The Rooster Teeth crew of the popular Red vs Blue series based in the Halo universe have a love/hate relationship with their audience as well, frequently airing their grievances on their podcast. CEO Burnie Burns has lamented that he can’t, in some magical manner, prevent terrible people from consuming his company’s content so that he can be free of trolls.

But the thread that connects the two worlds is ordinary humans just doing their damndest to be happy 

Perhaps most disturbing about the present state of the Internet vs. its 1993 counterpart is that anonymity isn’t even required on the part of the harassers. Why bother using anonymity when there are little or no serious policies or enforcement measures taken on major networks? A great many services now have some degree of connectivity with a “real name” service, but that’s not stemming the thousands of paper cuts that are the cause of constant anxiety, and the feeling of utter dread and violation is no less real. For additional reading if you’re unfamiliar with just how prevalent this feeling is: Why Women Aren’t Welcome on the Internet.

At its heart, “If You Can Get to Buffalo” is absurd. Yes, the goofy videogame-inspired settings and situations and theatrical interactions are absurd. Yes, the presumption from outsiders that violations are acceptable as long as they’re done remotely is absurd.

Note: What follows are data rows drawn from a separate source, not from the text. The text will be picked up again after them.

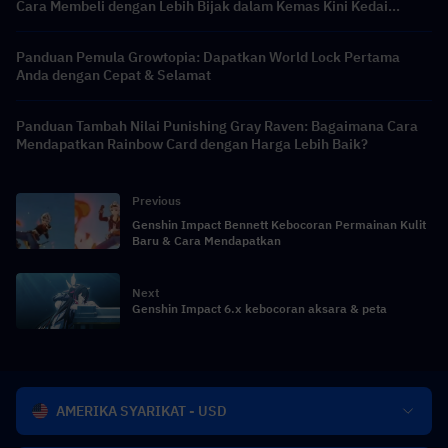
Cara Membeli dengan Lebih Bijak dalam Kemas Kini Kedai
Musim 9.5
Panduan Pemula Growtopia: Dapatkan World Lock Pertama
Anda dengan Cepat & Selamat
Panduan Tambah Nilai Punishing Gray Raven: Bagaimana Cara
Mendapatkan Rainbow Card dengan Harga Lebih Baik?
Previous
Genshin Impact Bennett Kebocoran Permainan Kulit
Baru & Cara Mendapatkan
Next
Genshin Impact 6.x kebocoran aksara & peta
AMERIKA SYARIKAT - USD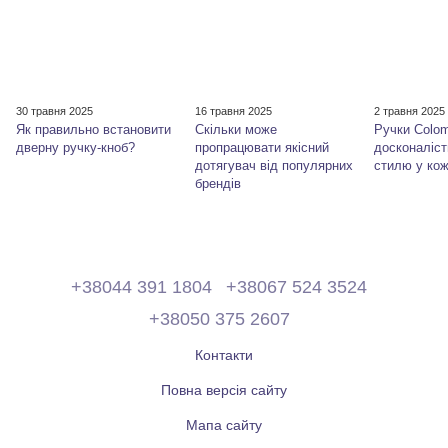
30 травня 2025
16 травня 2025
2 травня 2025
Як правильно встановити
Скільки може
Ручки Colom
дверну ручку-кноб?
пропрацювати якісний
досконаліст
дотягувач від популярних
стилю у кож
брендів
+38044 391 1804
+38067 524 3524
+38050 375 2607
Контакти
Повна версія сайту
Мапа сайту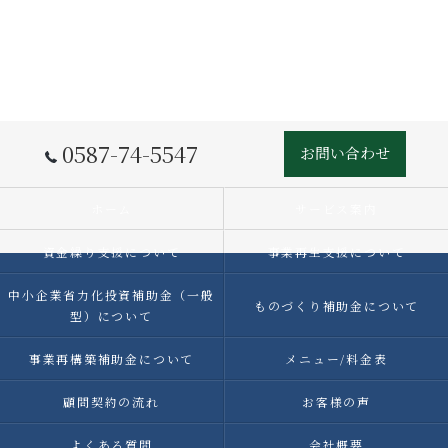
0587-74-5547
お問い合わせ
ホーム
サービス案内
資金繰り支援について
事業再生支援について
中小企業省力化投資補助金（一般
ものづくり補助金について
型）について
事業再構築補助金について
メニュー/料金表
顧問契約の流れ
お客様の声
よくある質問
会社概要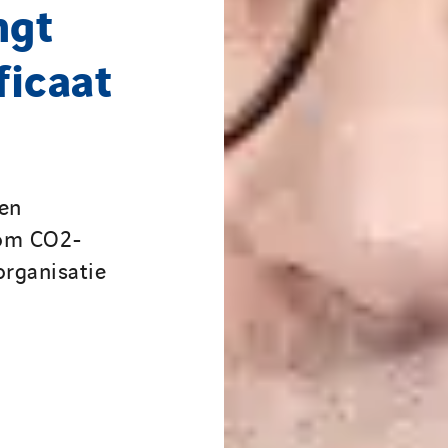
ngt
ficaat
een
 om CO2-
organisatie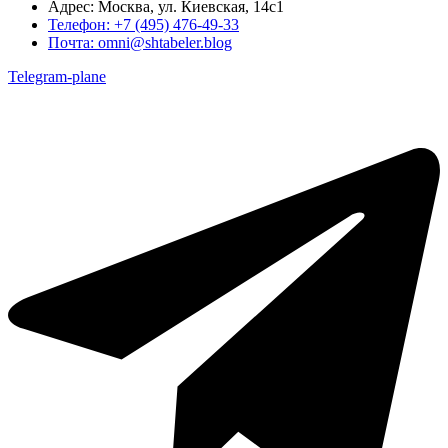
Адрес:
Москва, ул. Киевская, 14с1
Телефон:
+7 (495) 476-49-33
Почта:
omni@shtabeler.blog
Telegram-plane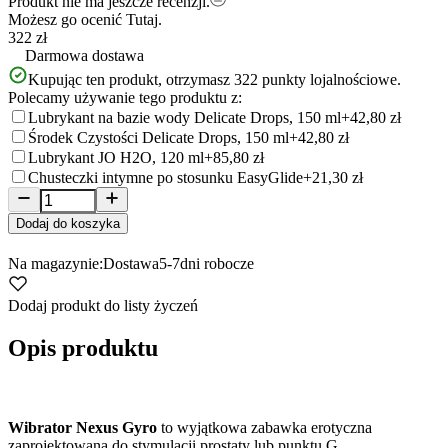
Produkt nie ma jeszcze recenzji.
Możesz go ocenić
Tutaj.
322 zł
Darmowa dostawa
Kupując ten produkt, otrzymasz
322
punkty lojalnościowe.
Polecamy używanie tego produktu z:
Lubrykant na bazie wody Delicate Drops, 150 ml
+42,80 zł
Środek Czystości Delicate Drops, 150 ml
+42,80 zł
Lubrykant JO H2O, 120 ml
+85,80 zł
Chusteczki intymne po stosunku EasyGlide
+21,30 zł
Dodaj do koszyka
Na magazynie:
Dostawa
5-7
dni robocze
Dodaj produkt do listy życzeń
Opis produktu
Wibrator Nexus Gyro
to wyjątkowa zabawka erotyczna
zaprojektowana do stymulacji prostaty lub punktu G.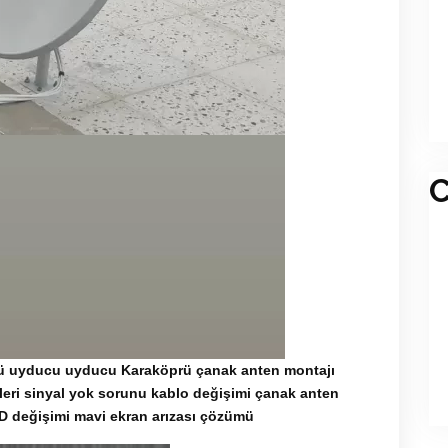
C
rü uyducu uyducu Karaköprü çanak anten montajı
leri sinyal yok sorunu kablo değişimi çanak anten
ED değişimi mavi ekran arızası çözümü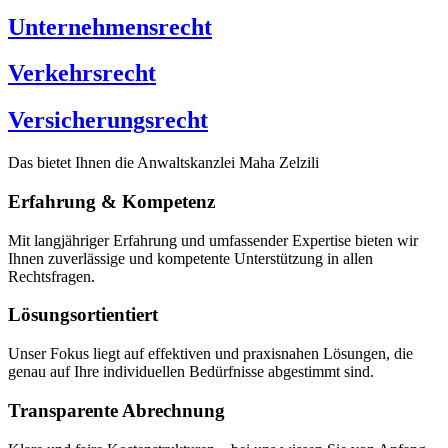
Unternehmensrecht
Verkehrsrecht
Versicherungsrecht
Das bietet Ihnen die Anwaltskanzlei Maha Zelzili
Erfahrung & Kompetenz
Mit langjähriger Erfahrung und umfassender Expertise bieten wir
Ihnen zuverlässige und kompetente Unterstützung in allen
Rechtsfragen.
Lösungsortientiert
Unser Fokus liegt auf effektiven und praxisnahen Lösungen, die
genau auf Ihre individuellen Bedürfnisse abgestimmt sind.
Transparente Abrechnung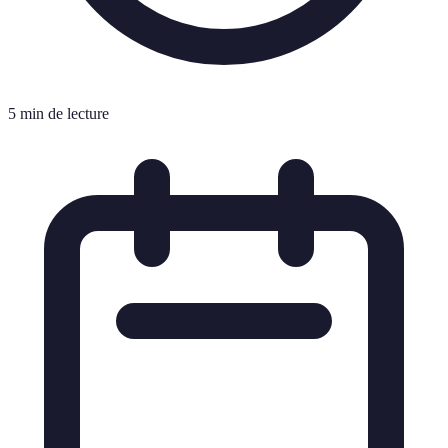
5 min de lecture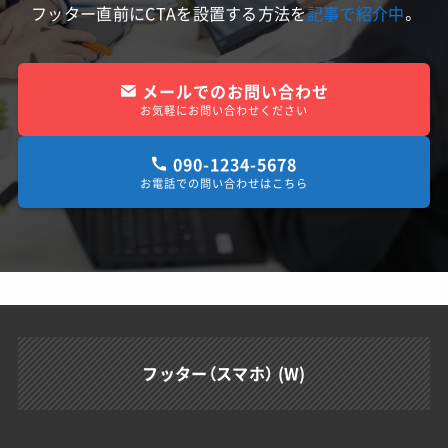
フッター直前にCTAを設置する方法を
記事で紹介中
。
メールでのお問い合わせ
お気軽にお問い合わせください
090-1234-5678
お電話での問い合わせはこちら
フッター（スマホ） (W)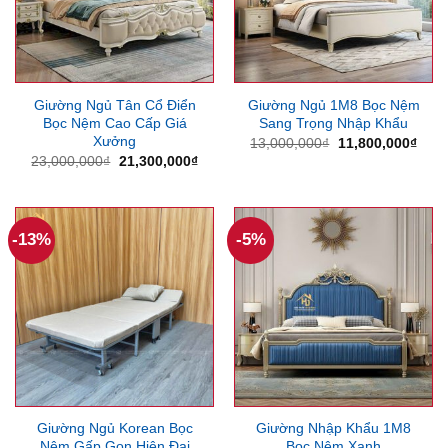
Giường Ngủ Tân Cổ Điển
Giường Ngủ 1M8 Bọc Nệm
Bọc Nệm Cao Cấp Giá
Sang Trọng Nhập Khẩu
Xưởng
Giá
Giá
13,000,000
₫
11,800,000
₫
gốc
hiện
Giá
Giá
23,000,000
₫
21,300,000
₫
là:
tại
gốc
hiện
13,000,000₫.
là:
là:
tại
11,8
23,000,000₫.
là:
21,300,000₫.
-13%
-5%
Giường Ngủ Korean Bọc
Giường Nhập Khẩu 1M8
Nệm Gấp Gọn Hiện Đại
Bọc Nệm Xanh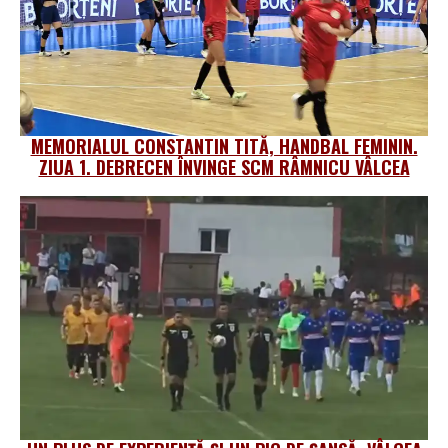
MEMORIALUL CONSTANTIN TITĂ, HANDBAL FEMININ.
ZIUA 1. DEBRECEN ÎNVINGE SCM RÂMNICU VÂLCEA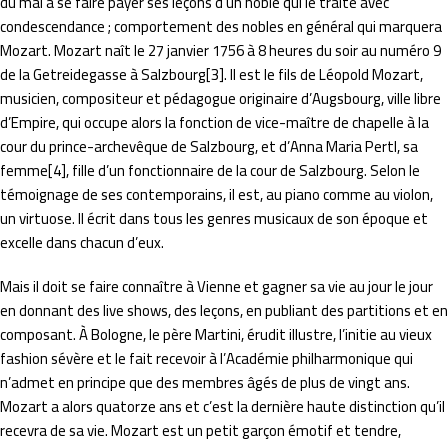
du mal à se faire payer ses leçons d’un noble qui le traite avec
condescendance ; comportement des nobles en général qui marquera
Mozart. Mozart naît le 27 janvier 1756 à 8 heures du soir au numéro 9
de la Getreidegasse à Salzbourg[3]. Il est le fils de Léopold Mozart,
musicien, compositeur et pédagogue originaire d’Augsbourg, ville libre
d’Empire, qui occupe alors la fonction de vice-maître de chapelle à la
cour du prince-archevêque de Salzbourg, et d’Anna Maria Pertl, sa
femme[4], fille d’un fonctionnaire de la cour de Salzbourg. Selon le
témoignage de ses contemporains, il est, au piano comme au violon,
un virtuose. Il écrit dans tous les genres musicaux de son époque et
excelle dans chacun d’eux.
Mais il doit se faire connaître à Vienne et gagner sa vie au jour le jour
en donnant des live shows, des leçons, en publiant des partitions et en
composant. À Bologne, le père Martini, érudit illustre, l’initie au vieux
fashion sévère et le fait recevoir à l’Académie philharmonique qui
n’admet en principe que des membres âgés de plus de vingt ans.
Mozart a alors quatorze ans et c’est la dernière haute distinction qu’il
recevra de sa vie. Mozart est un petit garçon émotif et tendre,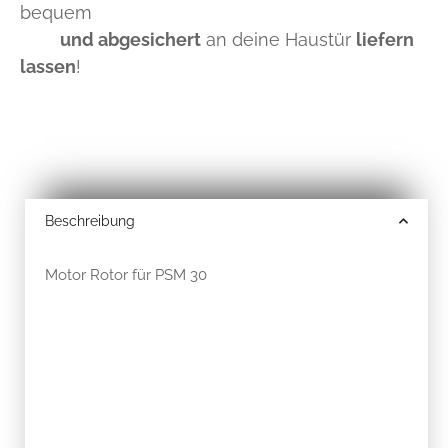
bequem
und abgesichert
an deine Haustür
liefern
lassen
!
Beschreibung
Motor Rotor für PSM 30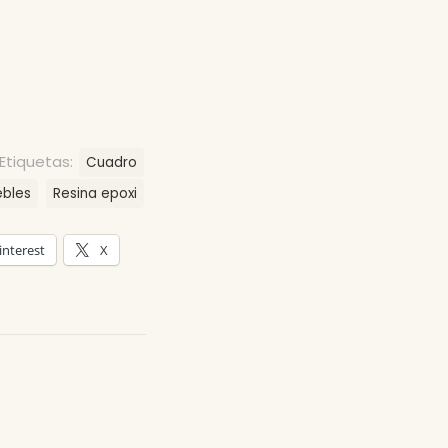
Etiquetas:
Cuadro
bles
Resina epoxi
interest
X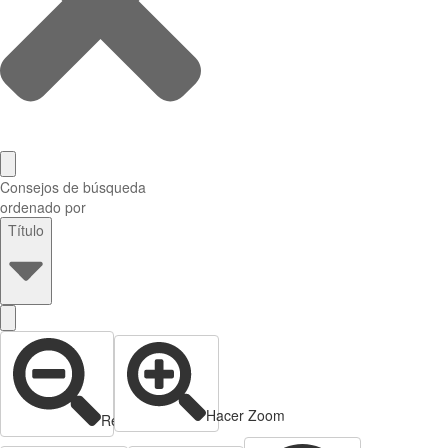
Consejos de búsqueda
ordenado por
Título
Hacer Zoom
Reducir zoom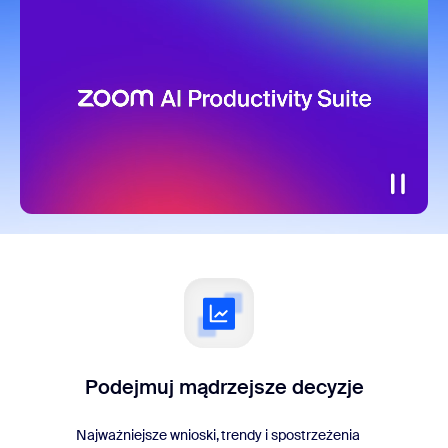
Podejmuj mądrzejsze decyzje
Najważniejsze wnioski, trendy i spostrzeżenia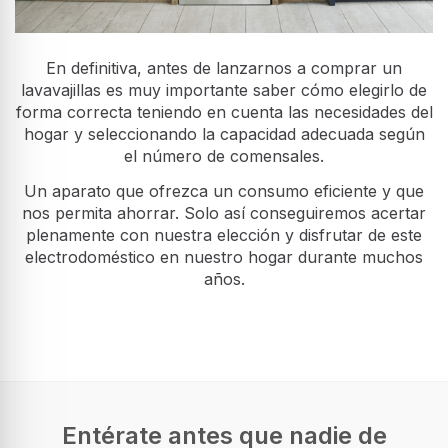
En definitiva, antes de lanzarnos a comprar un
lavavajillas es muy importante saber cómo elegirlo de
forma correcta teniendo en cuenta las necesidades del
hogar y seleccionando la capacidad adecuada según
el número de comensales.
Un aparato que ofrezca un consumo eficiente y que
nos permita ahorrar. Solo así conseguiremos acertar
plenamente con nuestra elección y disfrutar de este
electrodoméstico en nuestro hogar durante muchos
años.
Entérate antes que nadie de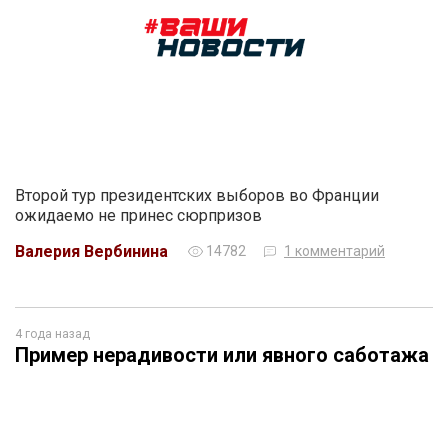
Второй тур президентских выборов во Франции
ожидаемо не принес сюрпризов
Валерия Вербинина
14782
1 комментарий
4 года назад
Пример нерадивости или явного саботажа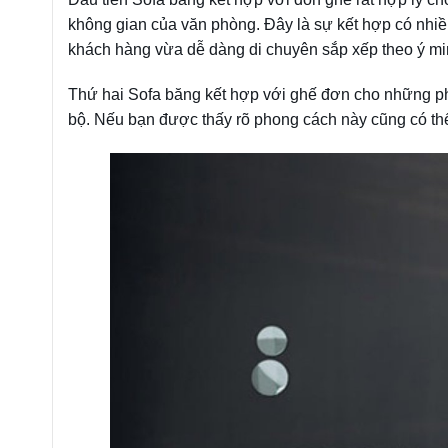
không gian của văn phòng. Đây là sự kết hợp có nhi
khách hàng vừa dễ dàng di chuyên sắp xếp theo ý mi
Thứ hai Sofa băng kết hợp với ghế đơn cho những p
bộ. Nếu bạn được thấy rõ phong cách này cũng có th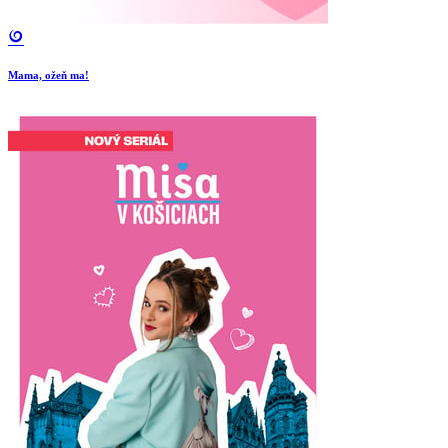
Mama, ožeň ma!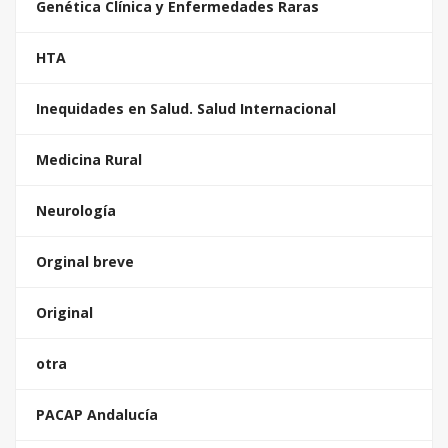
Genética Clínica y Enfermedades Raras
HTA
Inequidades en Salud. Salud Internacional
Medicina Rural
Neurología
Orginal breve
Original
otra
PACAP Andalucía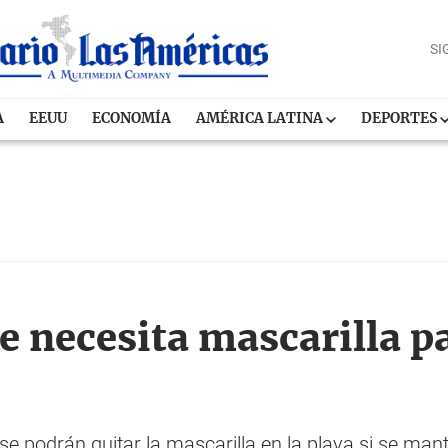
SI
A
EEUU
ECONOMÍA
AMÉRICA LATINA
DEPORTES
e necesita mascarilla p
se podrán quitar la mascarilla en la playa si se mant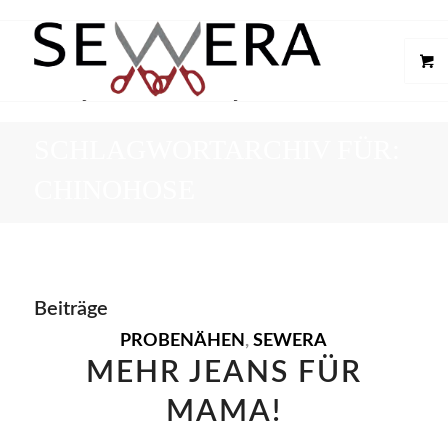
SCHLAGWORTARCHIV FÜR:
CHINOHOSE
Beiträge
PROBENÄHEN
,
SEWERA
MEHR JEANS FÜR
MAMA!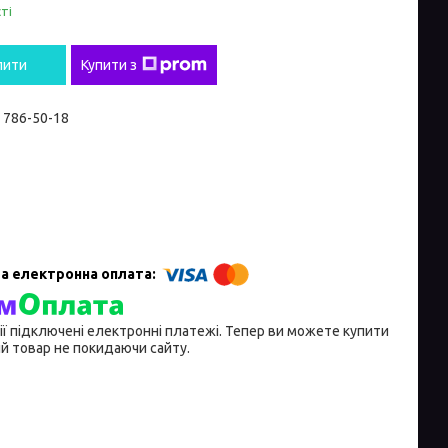
ті
пити
Купити з
) 786-50-18
ії підключені електронні платежі. Тепер ви можете купити
й товар не покидаючи сайту.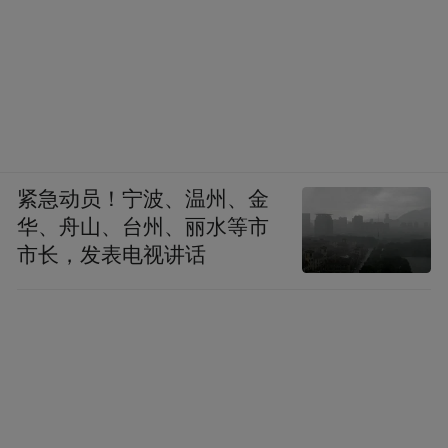
紧急动员！宁波、温州、金
华、舟山、台州、丽水等市
市长，发表电视讲话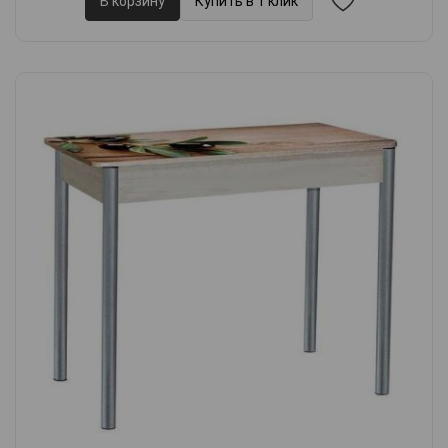
В корзину
Купить в 1 клик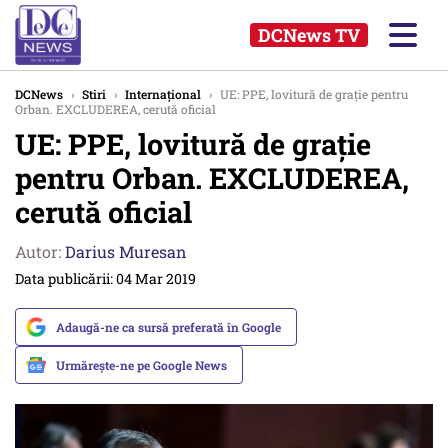
DCNews TV
DCNews
›
Stiri
›
Internațional
›
UE: PPE, lovitură de grație pentru
Orban. EXCLUDEREA, cerută oficial
UE: PPE, lovitură de grație
pentru Orban. EXCLUDEREA,
cerută oficial
Autor:
Darius Muresan
Data publicării: 04 Mar 2019
Adaugă-ne ca sursă preferată în Google
Urmărește-ne pe Google News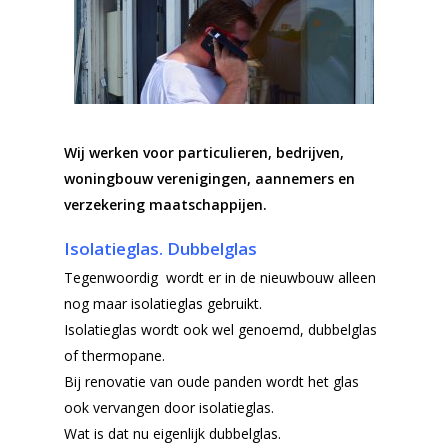
Wij werken voor particulieren, bedrijven,
woningbouw verenigingen, aannemers en
verzekering maatschappijen.
Isolatieglas. Dubbelglas
Tegenwoordig wordt er in de nieuwbouw alleen
nog maar isolatieglas gebruikt.
Isolatieglas wordt ook wel genoemd, dubbelglas
of thermopane.
Bij renovatie van oude panden wordt het glas
ook vervangen door isolatieglas.
Wat is dat nu eigenlijk dubbelglas.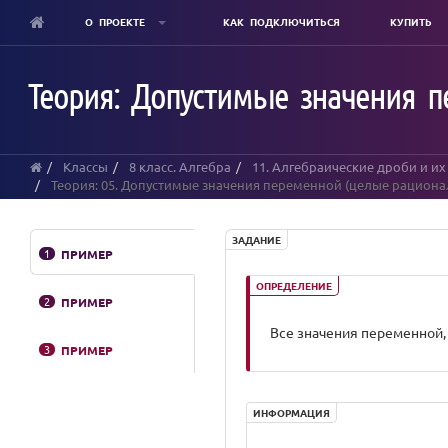
О ПРОЕКТЕ
КАК ПОДКЛЮЧИТЬСЯ
КУПИТЬ
Skip
to
Теория: Допустимые значения 
main
content
Классы
8 класс. Алгебра
11. Алгебраические дроби и и
Теория: 05. Допустимые значения переменной (целые рацион
ЗАДАНИЕ
1
ПРИМЕР
ОПРЕДЕЛЕНИЕ
2
ПРИМЕР
Все значения переменной
3
ПРИМЕР
ИНФОРМАЦИЯ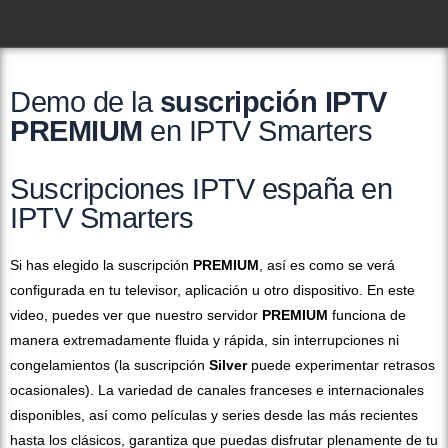
Demo de la
suscripción IPTV
PREMIUM
en IPTV Smarters
Suscripciones IPTV españa en
IPTV Smarters
Si has elegido la suscripción
PREMIUM
, así es como se verá
configurada en tu televisor, aplicación u otro dispositivo. En este
video, puedes ver que nuestro servidor
PREMIUM
funciona de
manera extremadamente fluida y rápida, sin interrupciones ni
congelamientos (la suscripción
Silver
puede experimentar retrasos
ocasionales). La variedad de canales franceses e internacionales
disponibles, así como películas y series desde las más recientes
hasta los clásicos, garantiza que puedas disfrutar plenamente de tu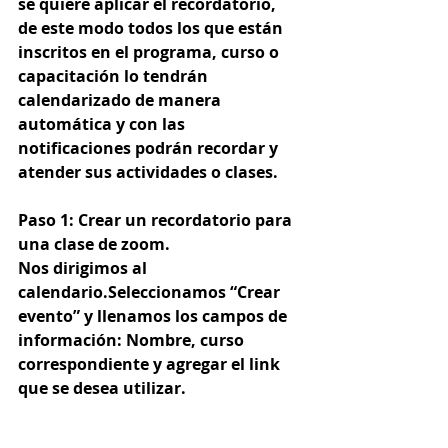
se quiere aplicar el recordatorio, 
de este modo todos los que están 
inscritos en el programa, curso o 
capacitación lo tendrán 
calendarizado de manera 
automática y con las 
notificaciones podrán recordar y 
atender sus actividades o clases. 
Paso 1:
 Crear un recordatorio para 
una clase de zoom.
Nos dirigimos al 
calendario.Seleccionamos “Crear 
evento” y llenamos los campos de 
información: Nombre, curso 
correspondiente y agregar el link 
que se desea utilizar.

But the thread that connects the two worlds is ordinary humans just doing their damndest to be happy; ultimately, the smug news anchor secretly turns to the Internet with reluctant but palpable excitement at the end of the play, typing away in a chatroom in the hopes of making an exciting new connection. “If you can get to Buffalo…” she says as she types, hoping to connect offline with her newfound Internet compatriats, no longer deriding this cyber-world. In some ways, the play proves that we don’t need VR headsets or increasingly haptic controllers: virtual places can already be startlingly real.